Beekeepers tend to decrease this percentage by using frames with foundations. This produces a lower number of drone cells, as low as 10-15%. The drawback with this is that the bees will still want to revert to their “genetically programmed” numbers and often address this by creating burr comb with drone cells. Foundationless beekeeping tends to create a larger number of drone cells, as compared to frames with foundation, since bees control the cell size directly and will revert to their genetic norms.

The issue of managing drone cell counts (and hence the number of drones in the colony) is a topic for another time but is an important part of beekeeping.

This video goes over managing your colony through the summer months…

Queen Cells

Queen cells look very different from worker or drone cells. They have a peanut-like shape and hang down distinctly from the frame. They are created for three reasons:

  • Supersedure: When the colony has decided to replace the existing queen, which can occur when the colony considers the queen to be unproductive for some reason
  • Emergency: This type of queen cell is created when a catastrophic event occurs, such as the loss of the queen
  • Swarm: Swarm queen cells are created when the colony has decided to swarm and needs a new queen in the hive after the swarm has left (taking the existing queen with it)

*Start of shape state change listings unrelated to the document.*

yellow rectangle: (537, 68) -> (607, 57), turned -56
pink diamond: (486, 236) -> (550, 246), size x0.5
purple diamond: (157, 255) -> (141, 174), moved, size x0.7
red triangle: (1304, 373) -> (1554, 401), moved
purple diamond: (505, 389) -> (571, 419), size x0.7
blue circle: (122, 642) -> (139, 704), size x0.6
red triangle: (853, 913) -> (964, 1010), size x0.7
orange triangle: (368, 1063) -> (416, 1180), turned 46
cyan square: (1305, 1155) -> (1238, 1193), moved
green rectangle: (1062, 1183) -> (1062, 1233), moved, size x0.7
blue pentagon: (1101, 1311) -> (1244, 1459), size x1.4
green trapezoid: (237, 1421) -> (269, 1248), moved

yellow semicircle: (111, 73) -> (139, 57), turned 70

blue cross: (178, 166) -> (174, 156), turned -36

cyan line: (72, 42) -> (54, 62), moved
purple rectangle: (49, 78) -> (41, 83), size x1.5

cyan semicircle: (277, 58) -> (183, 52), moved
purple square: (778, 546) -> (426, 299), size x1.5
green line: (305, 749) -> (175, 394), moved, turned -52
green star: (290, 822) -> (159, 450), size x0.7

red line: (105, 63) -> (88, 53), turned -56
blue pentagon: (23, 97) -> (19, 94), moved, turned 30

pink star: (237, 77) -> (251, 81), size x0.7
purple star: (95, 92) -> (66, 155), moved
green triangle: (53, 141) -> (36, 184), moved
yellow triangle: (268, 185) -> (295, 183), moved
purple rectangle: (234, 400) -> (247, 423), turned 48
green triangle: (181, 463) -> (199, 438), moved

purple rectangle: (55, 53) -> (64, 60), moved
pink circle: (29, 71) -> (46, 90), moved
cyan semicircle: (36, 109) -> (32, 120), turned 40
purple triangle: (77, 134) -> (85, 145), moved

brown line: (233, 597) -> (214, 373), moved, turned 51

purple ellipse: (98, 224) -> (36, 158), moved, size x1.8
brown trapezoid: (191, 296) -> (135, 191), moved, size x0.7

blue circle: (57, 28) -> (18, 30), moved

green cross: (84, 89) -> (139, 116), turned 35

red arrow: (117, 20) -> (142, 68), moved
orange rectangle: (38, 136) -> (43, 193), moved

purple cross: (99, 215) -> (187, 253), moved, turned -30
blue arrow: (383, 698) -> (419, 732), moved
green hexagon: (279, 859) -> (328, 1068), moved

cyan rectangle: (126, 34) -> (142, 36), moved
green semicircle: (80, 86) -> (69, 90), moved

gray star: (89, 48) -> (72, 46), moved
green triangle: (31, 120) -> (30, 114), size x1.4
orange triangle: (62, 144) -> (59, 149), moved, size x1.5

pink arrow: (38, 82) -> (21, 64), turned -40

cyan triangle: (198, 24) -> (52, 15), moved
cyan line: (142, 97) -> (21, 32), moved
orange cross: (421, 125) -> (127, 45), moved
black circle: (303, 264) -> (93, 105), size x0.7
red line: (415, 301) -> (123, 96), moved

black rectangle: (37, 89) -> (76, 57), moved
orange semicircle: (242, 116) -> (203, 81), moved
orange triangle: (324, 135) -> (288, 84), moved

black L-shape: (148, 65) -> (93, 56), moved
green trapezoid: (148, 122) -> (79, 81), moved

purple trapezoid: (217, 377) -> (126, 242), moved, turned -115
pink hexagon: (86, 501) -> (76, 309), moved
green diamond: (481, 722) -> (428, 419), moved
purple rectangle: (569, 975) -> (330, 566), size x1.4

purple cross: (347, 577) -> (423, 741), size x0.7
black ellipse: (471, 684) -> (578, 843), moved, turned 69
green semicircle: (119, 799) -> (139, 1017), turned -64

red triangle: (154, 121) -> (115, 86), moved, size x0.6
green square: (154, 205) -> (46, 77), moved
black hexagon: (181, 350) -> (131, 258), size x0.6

Supersedure and emergency queen cells are often a sign of trouble, either because the existing queen is under-performing or because there simply is no queen.

By comparison, although not necessarily what a beekeeper wishes to see, swarm cells are generally a sign of colony health. They represent a rapidly growing colony that requires more space, hence the desire to swarm. In assessing the importance of queen cells discovered in a hive, the beekeeper will learn to interpret their position on the frame as a significant clue, since they differ depending on the purpose for which they are intended by the bees.

As with drone cells, the issue of queen cells – both in terms of how to identify the different types and how the beekeeper might respond – will be covered in a separate lesson. But it should be noted that the creation of queen cells is a normal part of life in a beehive and doesn’t always mean the colony is in trouble or is soon to swarm.

The Structure of the Beehive

Boxes and Frames

We ask our bees to live in a man-made structure, namely the beehive. This has a structural layout that we hope will at least simulate that which bees create in nature. For example, we install frames on the assumption that bees will work out from the center frames to the ones on the outside, which they generally do.

Let’s use the Langstroth hive as an example (the principles described below will generally apply just as well to the Top Bar and Warre hives). We often use boxes that have 10 frames, though many beekeepers now use 8 frame boxes.

We place our bees in the box and they start building their home. But how exactly will they use this real estate? They generally do so in a predictable manner.

Brood Patterns

Bees use the available cells across frames in a reasonably predictable pattern. They will use some cells to store pollen or honey. Other cells will be created for workers, drones, or used as queen cells, which are collectively called the brood nest.

The brood nest can be considered a three-dimensional shape, spread across multiple frames in the box. Think of it as a football “embedded” within the 3-dimensional space of the 10 frames. Each frame is like a “slice” of that football, with the tallest part of the ball towards the center frames.

As we move towards the outside frames, the height of the brood nest is reduced. Note that this imaginary football is not perfectly centered, so don’t be confused when your bee’s brood nest is somewhat offset within the box.

Taking out a single frame of a well-developed box, you will see the shape of the brood nest. Around that the bees will store pollen. Further out from the center still, above and possibly alongside the brood nest (separated by pollen) will be honey stores.

This basic pattern – brood then pollen then honey – is familiar to the beekeeper. Within the brood nest, there will be the occasionally uncapped cell (no brood). This is quite normal and is understood to play a role in helping keep the brood warm.